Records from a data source

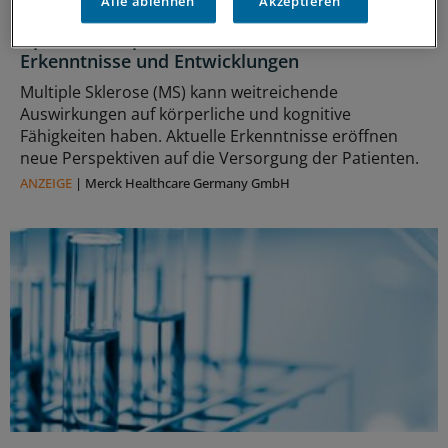
Alle ablehnen
Akzeptieren
Update MS
Update Multiple Sklerose: Aktuelle
Erkenntnisse und Entwicklungen
Multiple Sklerose (MS) kann weitreichende
Auswirkungen auf körperliche und kognitive
Fähigkeiten haben. Aktuelle Erkenntnisse eröffnen
neue Perspektiven auf die Versorgung der Patienten.
ANZEIGE
|
Merck Healthcare Germany GmbH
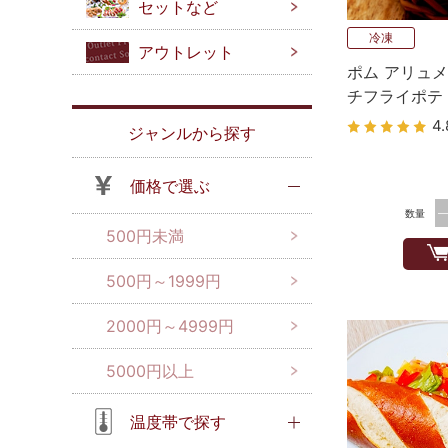
セットなど
冷凍
アウトレット
ポム アリュメ
チフライポテト
4.
ジャンルから探す
価格で選ぶ
数量
500円未満
500円～1999円
2000円～4999円
5000円以上
温度帯で探す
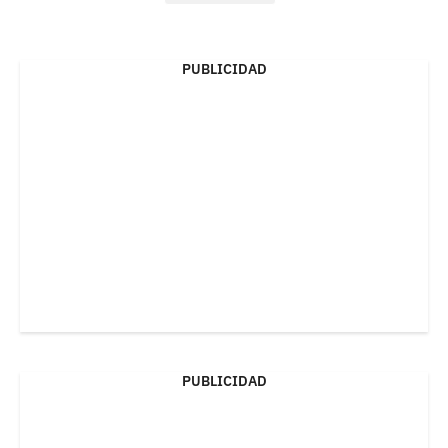
PUBLICIDAD
PUBLICIDAD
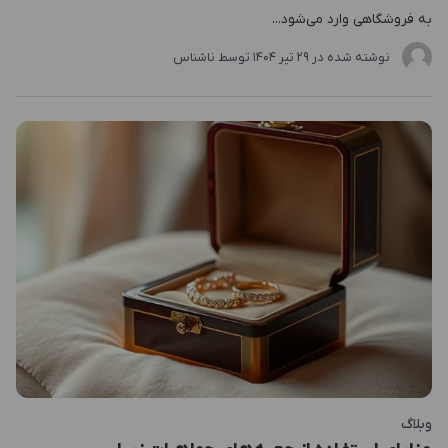
به فروشگاهی وارد می‌شود...
نوشته شده در
29 تير 1404
توسط
ناشناس
وبلاگ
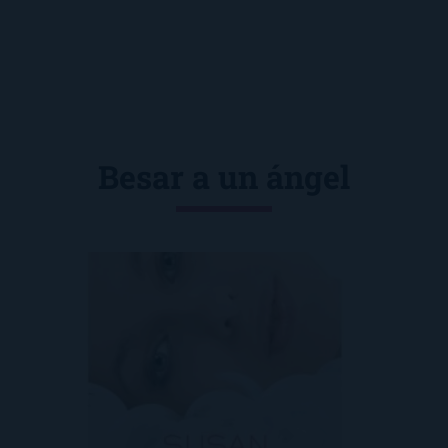
Besar a un ángel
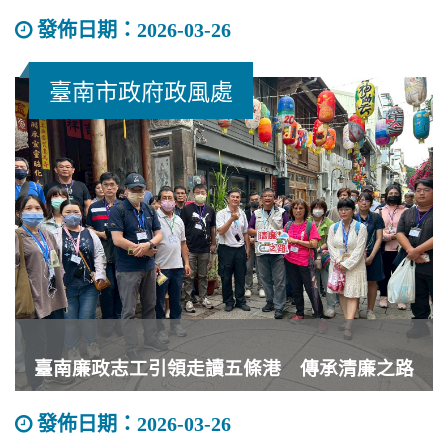
發佈日期：2026-03-26
彰化縣政府政風處辦
臺南市政府政風處
臺南廉政志工引領走讀五條港 傳承清廉之路
發佈日期：2026-03-26
彰化縣政府政風處辦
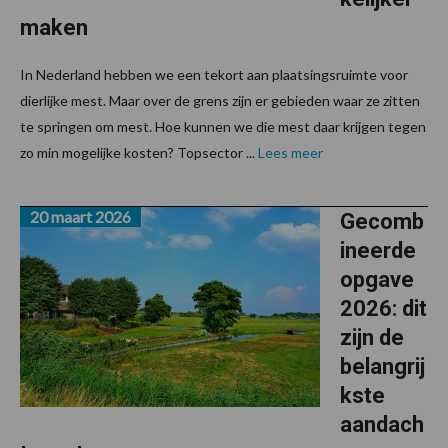
maken
In Nederland hebben we een tekort aan plaatsingsruimte voor
dierlijke mest. Maar over de grens zijn er gebieden waar ze zitten
te springen om mest. Hoe kunnen we die mest daar krijgen tegen
zo min mogelijke kosten? Topsector ...
Lees meer
20 maart 2026
Gecomb
ineerde
opgave
2026: dit
zijn de
belangrij
kste
aandach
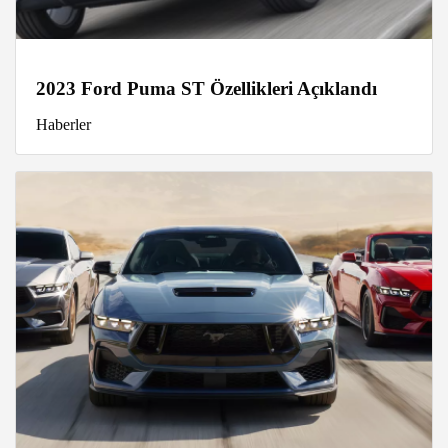
2023 Ford Puma ST Özellikleri Açıklandı
Haberler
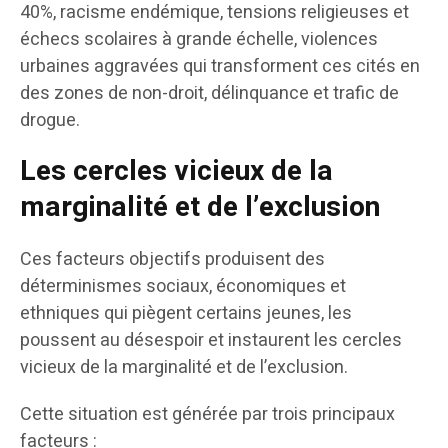
40%, racisme endémique, tensions religieuses et
échecs scolaires à grande échelle, violences
urbaines aggravées qui transforment ces cités en
des zones de non-droit, délinquance et trafic de
drogue.
Les cercles vicieux de la
marginalité et de l’exclusion
Ces facteurs objectifs produisent des
déterminismes sociaux, économiques et
ethniques qui piègent certains jeunes, les
poussent au désespoir et instaurent les cercles
vicieux de la marginalité et de l’exclusion.
Cette situation est générée par trois principaux
facteurs :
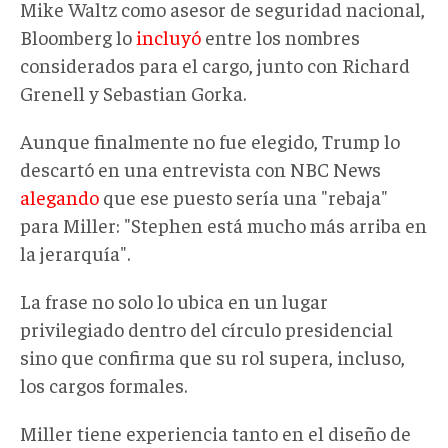
Mike Waltz como asesor de seguridad nacional,
Bloomberg lo
incluyó
entre los nombres
considerados para el cargo, junto con Richard
Grenell y Sebastian Gorka.
Aunque finalmente no fue elegido, Trump lo
descartó en una entrevista con NBC News
alegando
que ese puesto sería una "rebaja"
para Miller: "Stephen está mucho más arriba en
la jerarquía".
La frase no solo lo ubica en un lugar
privilegiado dentro del círculo presidencial
sino que confirma que su rol supera, incluso,
los cargos formales.
Miller tiene experiencia tanto en el diseño de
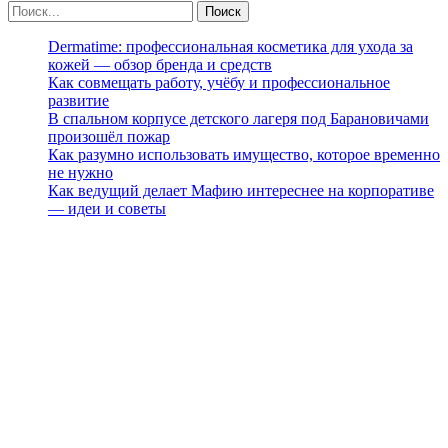
Dermatime: профессиональная косметика для ухода за
кожей — обзор бренда и средств
Как совмещать работу, учёбу и профессиональное
развитие
В спальном корпусе детского лагеря под Барановичами
произошёл пожар
Как разумно использовать имущество, которое временно
не нужно
Как ведущий делает Мафию интереснее на корпоративе
— идеи и советы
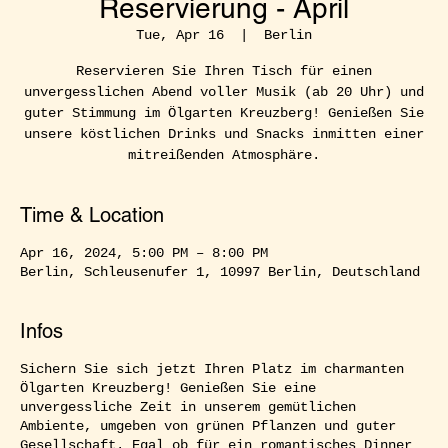
Reservierung - April
Tue, Apr 16
  |  
Berlin
Reservieren Sie Ihren Tisch für einen
unvergesslichen Abend voller Musik (ab 20 Uhr) und
guter Stimmung im Ölgarten Kreuzberg! Genießen Sie
unsere köstlichen Drinks und Snacks inmitten einer
mitreißenden Atmosphäre.
Time & Location
Apr 16, 2024, 5:00 PM – 8:00 PM
Berlin, Schleusenufer 1, 10997 Berlin, Deutschland
Infos
Sichern Sie sich jetzt Ihren Platz im charmanten
Ölgarten Kreuzberg! Genießen Sie eine
unvergessliche Zeit in unserem gemütlichen
Ambiente, umgeben von grünen Pflanzen und guter
Gesellschaft. Egal ob für ein romantisches Dinner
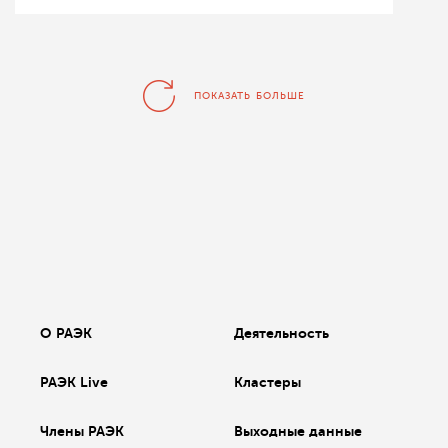
ПОКАЗАТЬ БОЛЬШЕ
О РАЭК
Деятельность
РАЭК Live
Кластеры
Члены РАЭК
Выходные данные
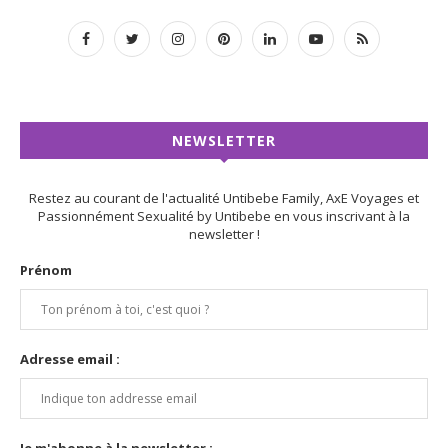
NEWSLETTER
Restez au courant de l'actualité Untibebe Family, AxE Voyages et
Passionnément Sexualité by Untibebe en vous inscrivant à la
newsletter !
Prénom
Adresse email :
Je m'abonne à la newsletter :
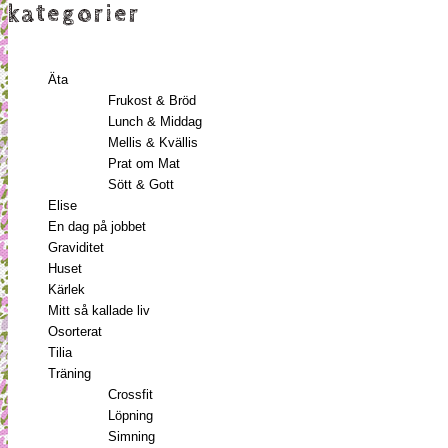
kategorier
Äta
Frukost & Bröd
Lunch & Middag
Mellis & Kvällis
Prat om Mat
Sött & Gott
Elise
En dag på jobbet
Graviditet
Huset
Kärlek
Mitt så kallade liv
Osorterat
Tilia
Träning
Crossfit
Löpning
Simning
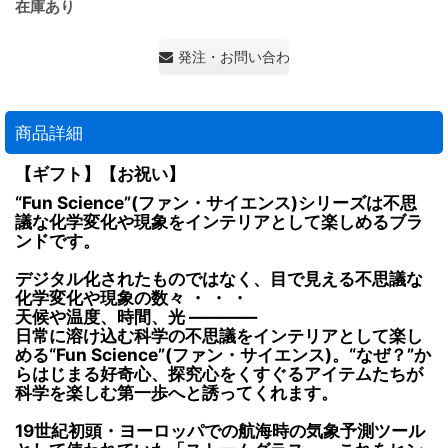
在庫あり
発注・お問い合わせ・見積もり依頼
商品詳細
【ギフト】【お祝い】
“Fun Science”(ファン・サイエンス)シリーズは不思
議な化学変化や現象をインテリアとして楽しめるブラ
ンドです。
デジタル化されたものではなく、目で見える不思議な
化学変化や現象の数々 ・ ・ ・
天候や温度、時間、光 ――――
日常に溶け込む科学の不思議をインテリアとして楽し
める“Fun Science”(ファン・サイエンス)。“なぜ？”か
らはじまる好奇心、探究心をくすぐるアイテムたちが
科学を楽しむ第一歩へと誘ってくれます。
19世紀初頭・ヨーロッパでの航海時の気象予測ツール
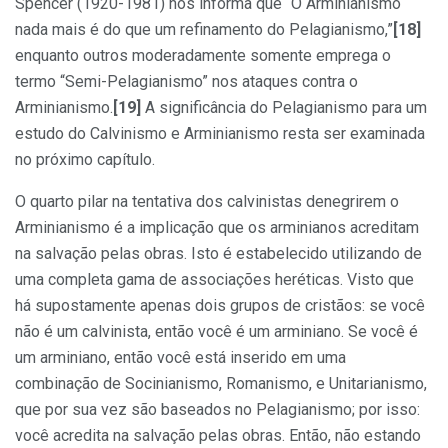
Spencer (1920-1981) nos informa que “O Arminianismo
nada mais é do que um refinamento do Pelagianismo,”
[18]
enquanto outros moderadamente somente emprega o
termo “Semi-Pelagianismo” nos ataques contra o
Arminianismo.
[19]
A significância do Pelagianismo para um
estudo do Calvinismo e Arminianismo resta ser examinada
no próximo capítulo.
O quarto pilar na tentativa dos calvinistas denegrirem o
Arminianismo é a implicação que os arminianos acreditam
na salvação pelas obras. Isto é estabelecido utilizando de
uma completa gama de associações heréticas. Visto que
há supostamente apenas dois grupos de cristãos: se você
não é um calvinista, então você é um arminiano. Se você é
um arminiano, então você está inserido em uma
combinação de Socinianismo, Romanismo, e Unitarianismo,
que por sua vez são baseados no Pelagianismo; por isso:
você acredita na salvação pelas obras. Então, não estando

__Task details__.
Leave out any pictures and return exactly the lines from the beginning of the data through the line with "In Nederland hebben", inclusive.

__Output of the exercise__.
Alle ablehnen
Akzeptieren
Update MS
Update Multiple Sklerose: Aktuelle
Erkenntnisse und Entwicklungen
Multiple Sklerose (MS) kann weitreichende
Auswirkungen auf körperliche und kognitive
Fähigkeiten haben. Aktuelle Erkenntnisse eröffnen
neue Perspektiven auf die Versorgung der Patienten.
ANZEIGE
|
Merck Healthcare Germany GmbH
セットなど
冷凍
アウトレット
ポム アリュメ
チフライポテト
4.
ジャンルから探す
価格で選ぶ
数量
500円未満
500円～1999円
2000円～4999円
5000円以上
温度帯で探す
PUBLICIDAD
PUBLICIDAD
به فروشگاهی وارد می‌شود...
نوشته شده در
29 تير 1404
توسط
ناشناس
وبلاگ
Besar a un ángel
發佈日期：2026-03-26
彰化縣政府政風處辦
臺南市政府政風處
臺南廉政志工引領走讀五條港 傳承清廉之路
發佈日期：2026-03-26
彰化縣政府政風處辦
maken
In Nederland hebben we een tekort aan plaatsingsruimte voor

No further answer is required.